-- INFORMATION SHOWN follows --

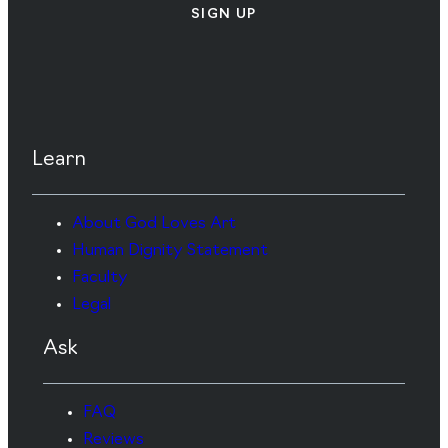
SIGN UP
Learn
About God Loves Art
Human Dignity Statement
Faculty
Legal
Ask
FAQ
Reviews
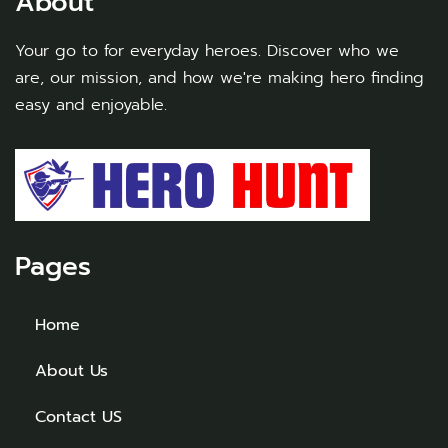
About
Your go to for everyday heroes. Discover who we
are, our mission, and how we're making hero finding
easy and enjoyable.
Pages
Home
About Us
Contact US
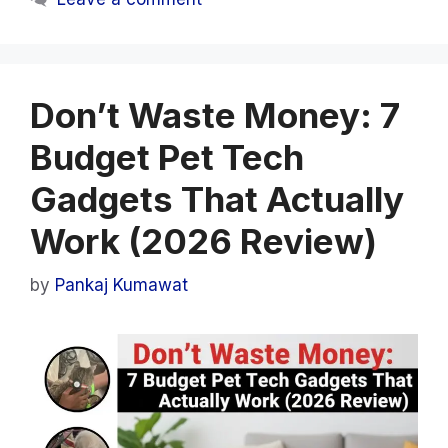
Don’t Waste Money: 7
Budget Pet Tech
Gadgets That Actually
Work (2026 Review)
by
Pankaj Kumawat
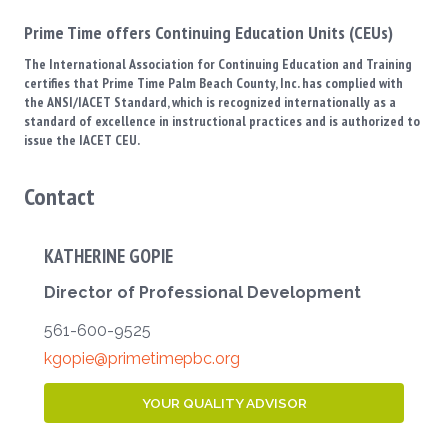
Prime Time offers Continuing Education Units (CEUs)
The International Association for Continuing Education and Training
certifies that Prime Time Palm Beach County, Inc. has complied with
the ANSI/IACET Standard, which is recognized internationally as a
standard of excellence in instructional practices and is authorized to
issue the IACET CEU.
Contact
KATHERINE GOPIE
Director of Professional Development
561-600-9525
kgopie@primetimepbc.org
YOUR QUALITY ADVISOR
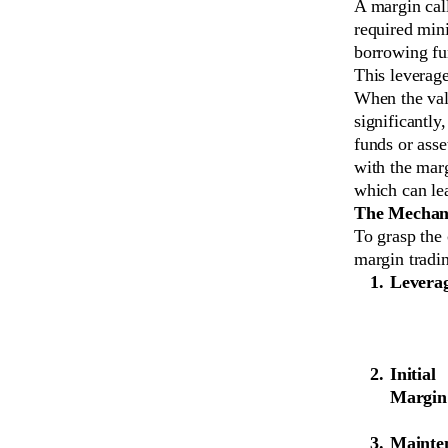
A margin call
required min
borrowing fun
This leverage
When the valu
significantly
funds or asse
with the marg
which can lea
The Mechani
To grasp the 
margin tradi
Levera
Initial
Margin
Mainte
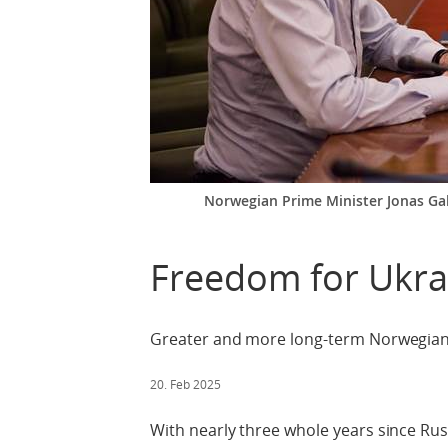
Norwegian Prime Minister Jonas Gahr
Freedom for Ukra
Greater and more long-term Norwegia
20. Feb 2025
With nearly three whole years since Russ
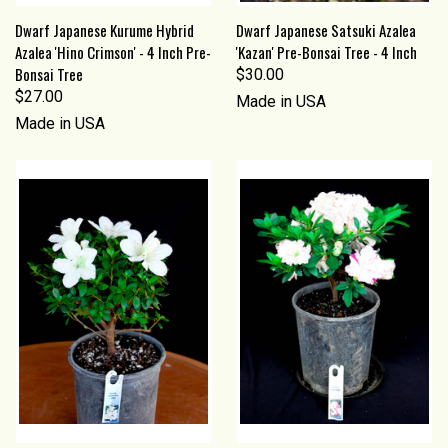
Dwarf Japanese Kurume Hybrid
Dwarf Japanese Satsuki Azalea
Azalea 'Hino Crimson' - 4 Inch Pre-
'Kazan' Pre-Bonsai Tree - 4 Inch
Bonsai Tree
$30.00
$27.00
Made in USA
Made in USA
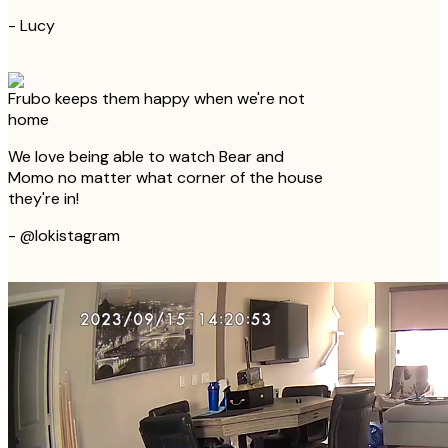
-
Lucy
Frubo keeps them happy when we're not
home
We love being able to watch Bear and
Momo no matter what corner of the house
they're in!
-
@lokistagram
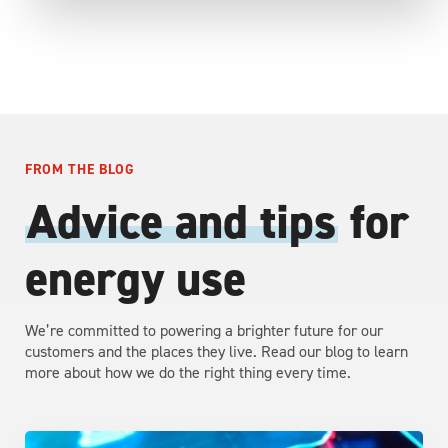
FROM THE BLOG
Advice and tips
for
energy use
We’re committed to powering a brighter future for our
customers and the places they live. Read our blog to learn
more about how we do the right thing every time.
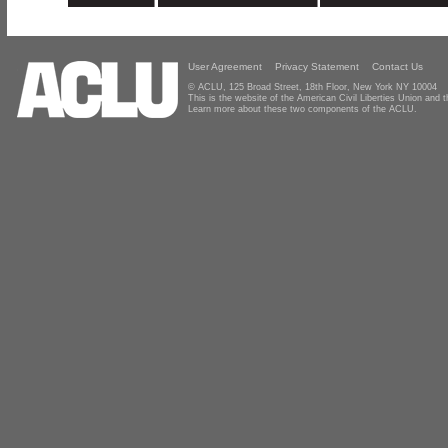
User Agreement
Privacy Statement
Contact Us
© ACLU, 125 Broad Street, 18th Floor, New York NY 10004
This is the website of the American Civil Liberties Union and
Learn more about these two components of the ACLU.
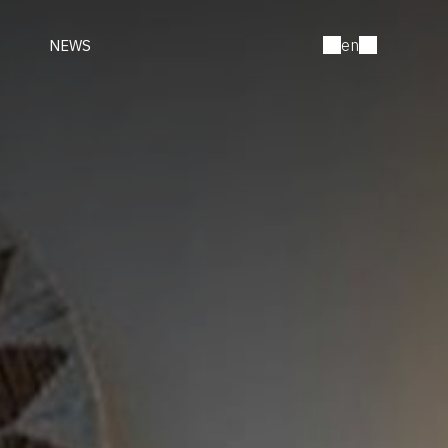
en
NEWS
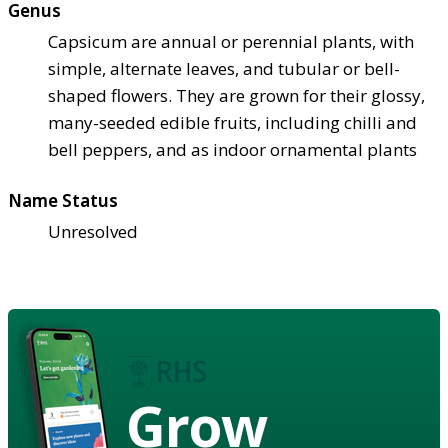
Genus
Capsicum are annual or perennial plants, with
simple, alternate leaves, and tubular or bell-
shaped flowers. They are grown for their glossy,
many-seeded edible fruits, including chilli and
bell peppers, and as indoor ornamental plants
Name Status
Unresolved
Grow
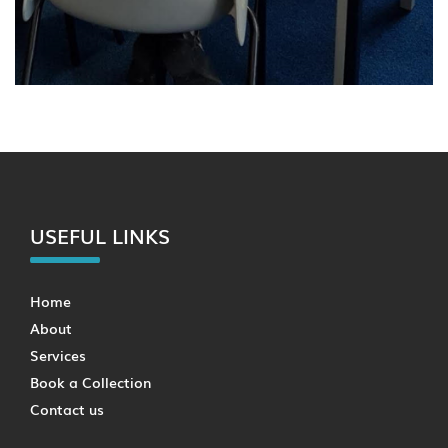
USEFUL LINKS
Home
About
Services
Book a Collection
Contact us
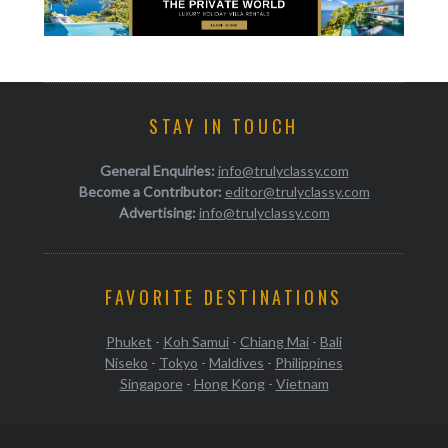
STAY IN TOUCH
General Enquiries:
info@trulyclassy.com
Become a Contributor:
editor@trulyclassy.com
Advertising:
info@trulyclassy.com
FAVORITE DESTINATIONS
Phuket
-
Koh Samui
-
Chiang Mai
-
Bali
Niseko
-
Tokyo
-
Maldives
-
Philippines
Singapore
-
Hong Kong
-
Vietnam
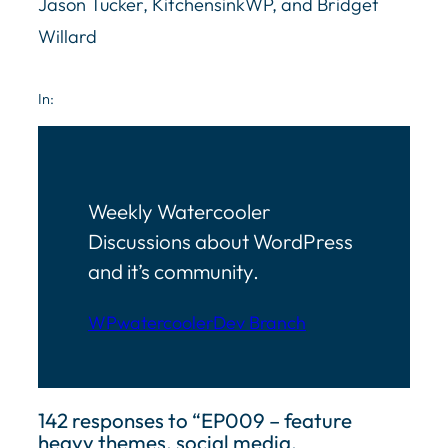
Jason Tucker, KitchensinkWP, and Bridget
Willard
In:
Weekly Watercooler
Discussions about WordPress
and it’s community.
WPwatercooler
Dev Branch
142 responses to “EP009 – feature
heavy themes, social media,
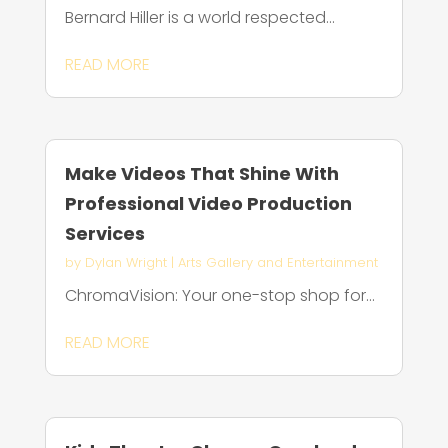
Bernard Hiller is a world respected...
READ MORE
Make Videos That Shine With
Professional Video Production
Services
by
Dylan Wright
|
Arts Gallery and Entertainment
ChromaVision: Your one-stop shop for...
READ MORE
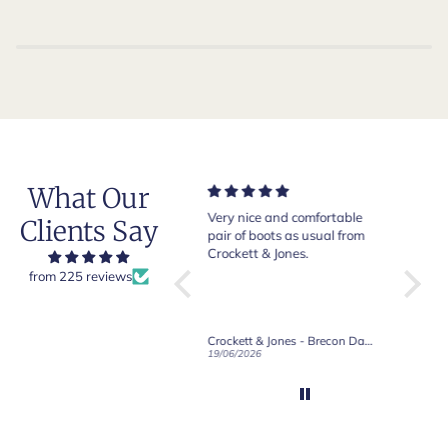
What Our
Very nice and comfortable
Beautiful shoes. Excellent
Exepti
Clients Say
pair of boots as usual from
quality. Arrived quickly.
absol
Crockett & Jones.
Happy with purchase.
from 225 reviews
Crockett & Jones - Brecon Dark Brown Country Grain Boots
Crockett & Jones - Harvard II Dark Brown Suede Penny Loafer City Sole
19/06/2026
27/05/2026
08/05/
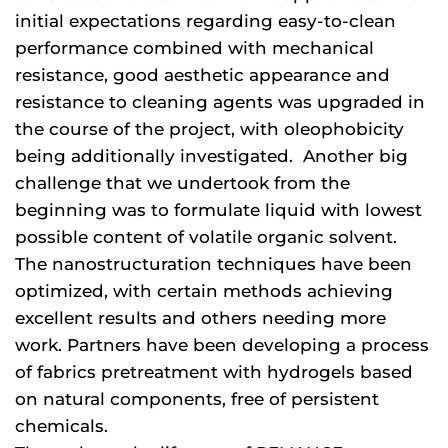
initial expectations regarding easy-to-clean
performance combined with mechanical
resistance, good aesthetic appearance and
resistance to cleaning agents was upgraded in
the course of the project, with oleophobicity
being additionally investigated. Another big
challenge that we undertook from the
beginning was to formulate liquid with lowest
possible content of volatile organic solvent.
The nanostructuration techniques have been
optimized, with certain methods achieving
excellent results and others needing more
work. Partners have been developing a process
of fabrics pretreatment with hydrogels based
on natural components, free of persistent
chemicals.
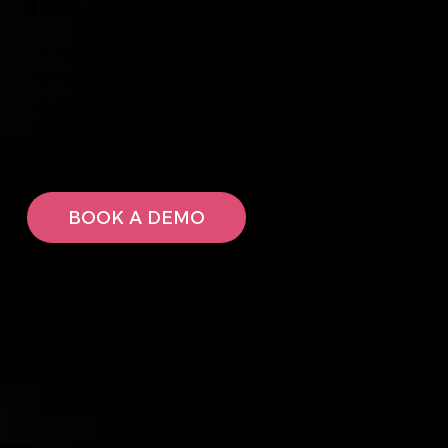
for Restaurants
From online ordering and reservations to POS,
loyalty, gift cards, marketing and digital
engagement, Shopley helps restaurants
streamline operations, increase guest spend
and build lasting customer relationships.
BOOK A DEMO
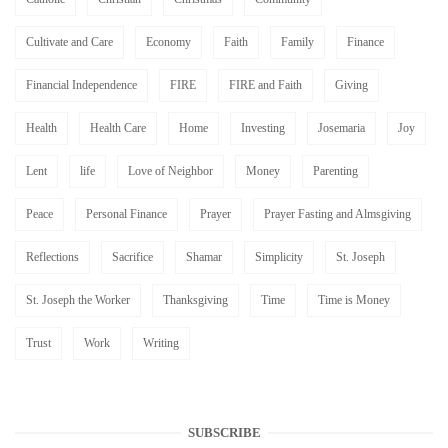
Cultivate and Care
Economy
Faith
Family
Finance
Financial Independence
FIRE
FIRE and Faith
Giving
Health
Health Care
Home
Investing
Josemaria
Joy
Lent
life
Love of Neighbor
Money
Parenting
Peace
Personal Finance
Prayer
Prayer Fasting and Almsgiving
Reflections
Sacrifice
Shamar
Simplicity
St. Joseph
St. Joseph the Worker
Thanksgiving
Time
Time is Money
Trust
Work
Writing
SUBSCRIBE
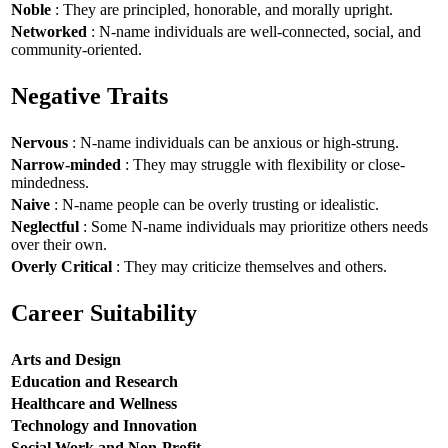
Noble
: They are principled, honorable, and morally upright.
Networked
: N-name individuals are well-connected, social, and
community-oriented.
Negative Traits
Nervous
: N-name individuals can be anxious or high-strung.
Narrow-minded
: They may struggle with flexibility or close-
mindedness.
Naive
: N-name people can be overly trusting or idealistic.
Neglectful
: Some N-name individuals may prioritize others needs
over their own.
Overly Critical
: They may criticize themselves and others.
Career Suitability
Arts and Design
Education and Research
Healthcare and Wellness
Technology and Innovation
Social Work and Non-Profit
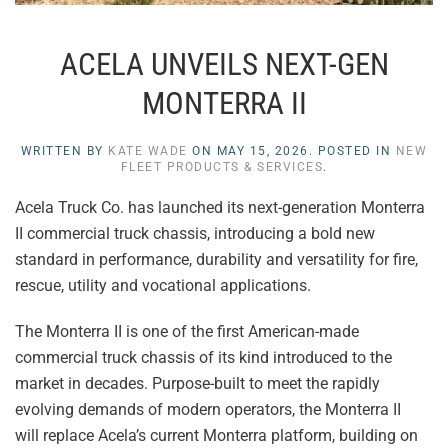
ACELA UNVEILS NEXT-GEN
MONTERRA II
WRITTEN BY
KATE WADE
ON
MAY 15, 2026
. POSTED IN
NEW
FLEET PRODUCTS & SERVICES
.
Acela Truck Co. has launched its next-generation Monterra
II commercial truck chassis, introducing a bold new
standard in performance, durability and versatility for fire,
rescue, utility and vocational applications.
The Monterra II is one of the first American-made
commercial truck chassis of its kind introduced to the
market in decades. Purpose-built to meet the rapidly
evolving demands of modern operators, the Monterra II
will replace Acela’s current Monterra platform, building on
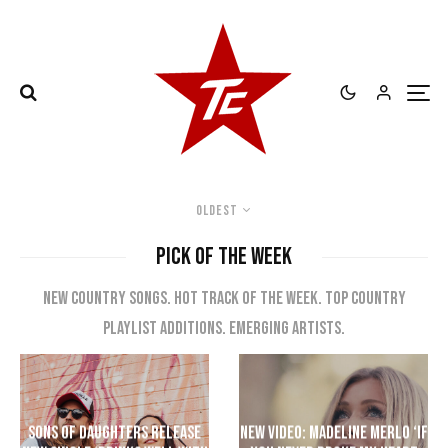
Oldest
PICK OF THE WEEK
New country songs. Hot track of the week. Top Country
playlist additions. Emerging artists.
Sons of Daughters Release
New Video: Madeline Merlo ‘If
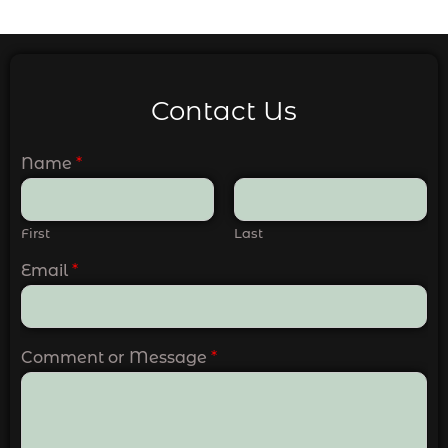
Contact Us
Name
*
First
Last
Email
*
Comment or Message
*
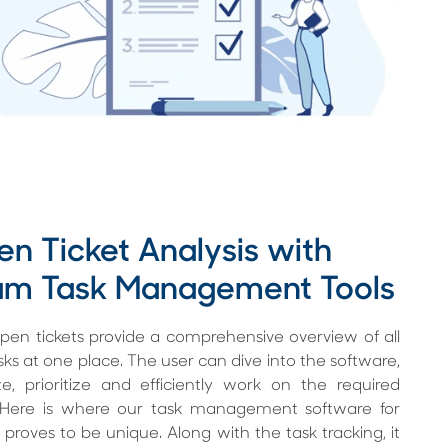
n Ticket Analysis with
am Task Management Tools
en tickets provide a comprehensive overview of all
sks at one place. The user can dive into the software,
e, prioritize and efficiently work on the required
. Here is where our task management software for
proves to be unique. Along with the task tracking, it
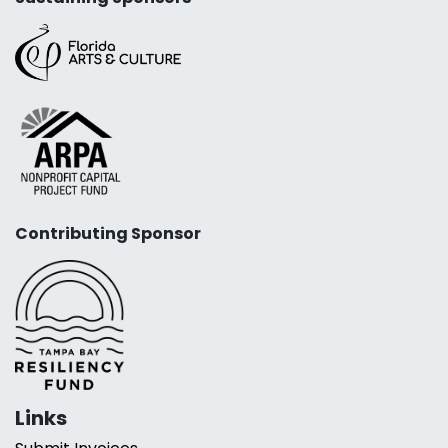
Contributing Sponsor
Links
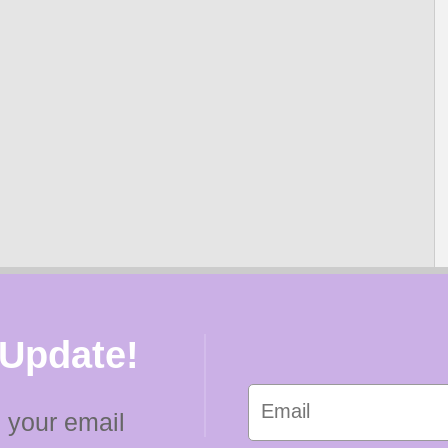
 Update!
 your email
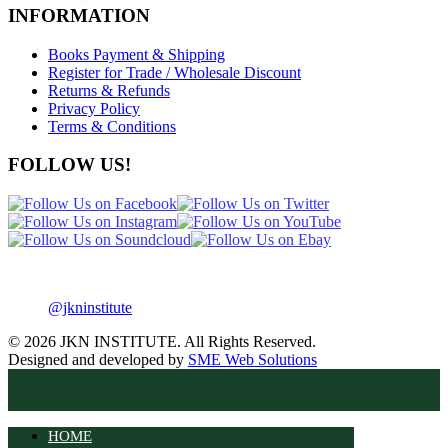
INFORMATION
Books Payment & Shipping
Register for Trade / Wholesale Discount
Returns & Refunds
Privacy Policy
Terms & Conditions
FOLLOW US!
@jkninstitute
© 2026 JKN INSTITUTE. All Rights Reserved.
Designed and developed by
SME Web Solutions
HOME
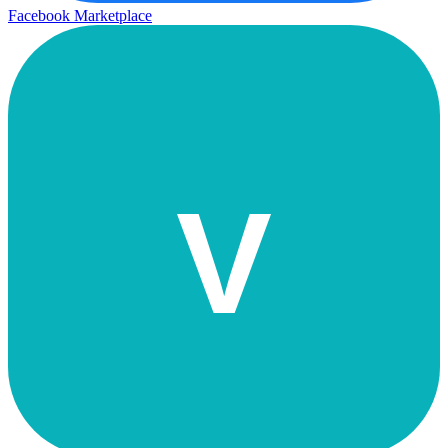
Facebook Marketplace
V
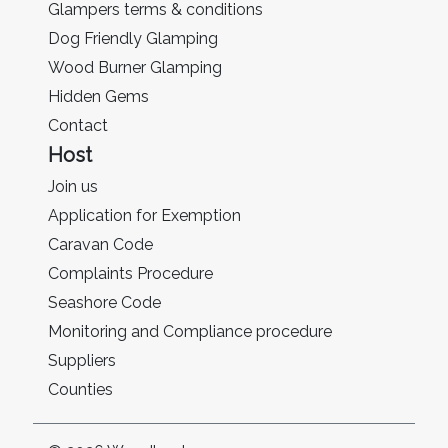
Glampers terms & conditions
Dog Friendly Glamping
Wood Burner Glamping
Hidden Gems
Contact
Host
Join us
Application for Exemption
Caravan Code
Complaints Procedure
Seashore Code
Monitoring and Compliance procedure
Suppliers
Counties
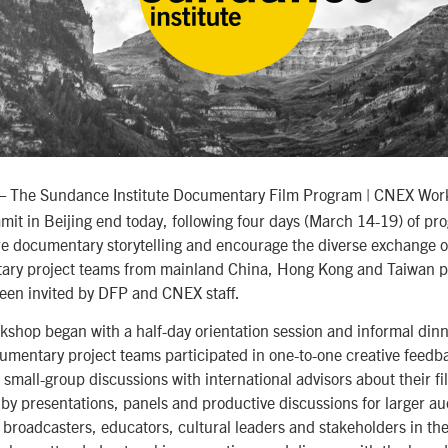
 The Sundance Institute Documentary Film Program | CNEX Wor
t in Beijing end today, following four days (March 14-19) of p
re documentary storytelling and encourage the diverse exchange o
ry project teams from mainland China, Hong Kong and Taiwan pa
een invited by DFP and CNEX staff.
kshop began with a half-day orientation session and informal din
mentary project teams participated in one-to-one creative feedb
 small-group discussions with international advisors about their f
by presentations, panels and productive discussions for larger aud
, broadcasters, educators, cultural leaders and stakeholders in th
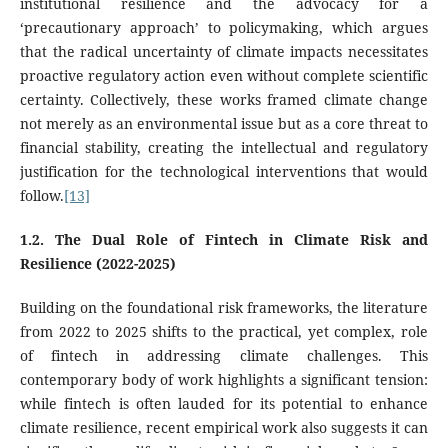
institutional resilience and the advocacy for a
‘precautionary approach’ to policymaking, which argues
that the radical uncertainty of climate impacts necessitates
proactive regulatory action even without complete scientific
certainty. Collectively, these works framed climate change
not merely as an environmental issue but as a core threat to
financial stability, creating the intellectual and regulatory
justification for the technological interventions that would
follow.
[13]
1.2. The Dual Role of Fintech in Climate Risk and
Resilience (2022-2025)
Building on the foundational risk frameworks, the literature
from 2022 to 2025 shifts to the practical, yet complex, role
of fintech in addressing climate challenges. This
contemporary body of work highlights a significant tension:
while fintech is often lauded for its potential to enhance
climate resilience, recent empirical work also suggests it can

-- INFORMATION SHOWN concluded --

- **WORK TASK**: Only lines with the string "been" belong in the answer; copy each of them from the listing.

- **ANSWER BOX**:
The nanostructuration techniques have been
work. Partners have been developing a process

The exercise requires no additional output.